ACTION ITEM:
In the records that follow, locate every line with "data" and extract it.

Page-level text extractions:
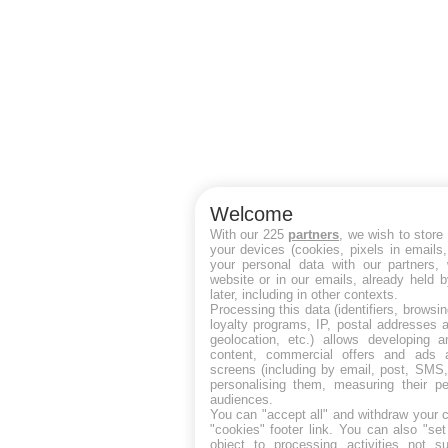
Welcome
With our 225
partners
, we wish to store
your devices (cookies, pixels in emails
your personal data with our partners, 
website or in our emails, already held 
later, including in other contexts.
Processing this data (identifiers, browsi
loyalty programs, IP, postal addresses 
geolocation, etc.) allows developing a
content, commercial offers and ads 
screens (including by email, post, SMS,
personalising them, measuring their p
audiences.
You can "accept all" and withdraw your c
"cookies" footer link
. You can also "set
object to processing activities not s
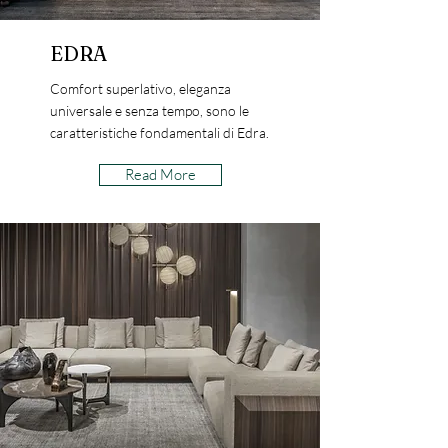
EDRA
Comfort superlativo, eleganza
universale e senza tempo, sono le
caratteristiche fondamentali di Edra.
Read More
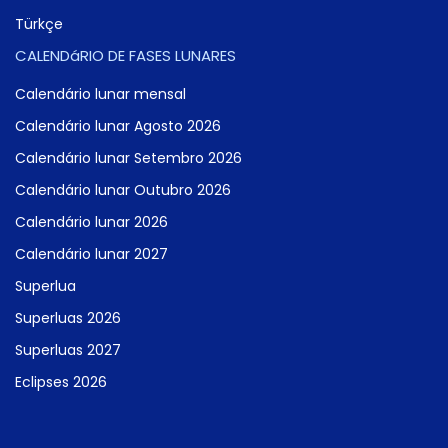
Türkçe
CALENDáRIO DE FASES LUNARES
Calendário lunar mensal
Calendário lunar Agosto 2026
Calendário lunar Setembro 2026
Calendário lunar Outubro 2026
Calendário lunar 2026
Calendário lunar 2027
Superlua
Superluas 2026
Superluas 2027
Eclipses 2026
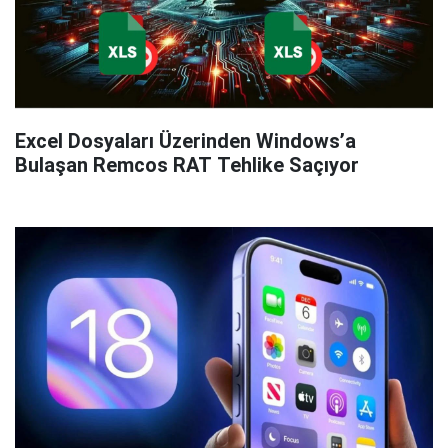
Excel Dosyaları Üzerinden Windows’a
Bulaşan Remcos RAT Tehlike Saçıyor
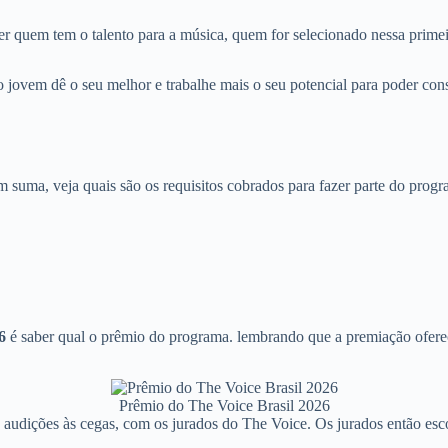
ver quem tem o talento para a música, quem for selecionado nessa primei
jovem dê o seu melhor e trabalhe mais o seu potencial para poder conse
m suma, veja quais são os requisitos cobrados para fazer parte do progr
6
é saber qual o prêmio do programa. lembrando que a premiação ofere
Prêmio do The Voice Brasil 2026
as audições às cegas, com os jurados do The Voice. Os jurados então es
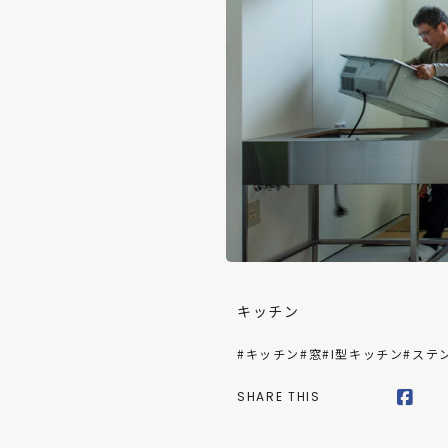
キッチン
#キッチン
#窓
#I型キッチン
#ステ
SHARE THIS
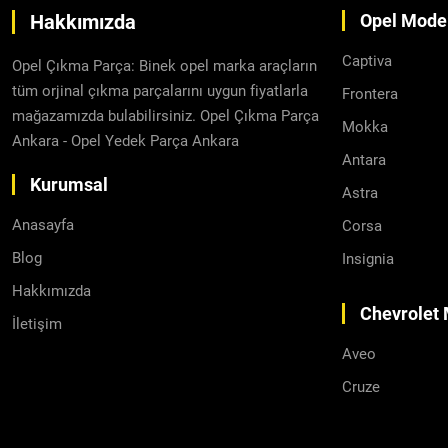
Hakkımızda
Opel Model
Captiva
Opel Çıkma Parça: Binek opel marka araçların
tüm orjinal çıkma parçalarını uygun fiyatlarla
Frontera
mağazamızda bulabilirsiniz. Opel Çıkma Parça
Mokka
Ankara - Opel Yedek Parça Ankara
Antara
Kurumsal
Astra
Anasayfa
Corsa
Blog
Insignia
Hakkımızda
Chevrolet 
İletişim
Aveo
Cruze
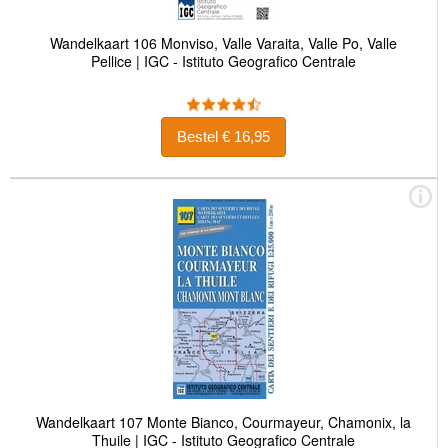
Wandelkaart 106 Monviso, Valle Varaita, Valle Po, Valle
Pellice | IGC - Istituto Geografico Centrale
Bestel € 16,95
Wandelkaart 107 Monte Bianco, Courmayeur, Chamonix, la
Thuile | IGC - Istituto Geografico Centrale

ANSWER AREA:
your personal data with our partners, 
Processing this data (identifiers, browsi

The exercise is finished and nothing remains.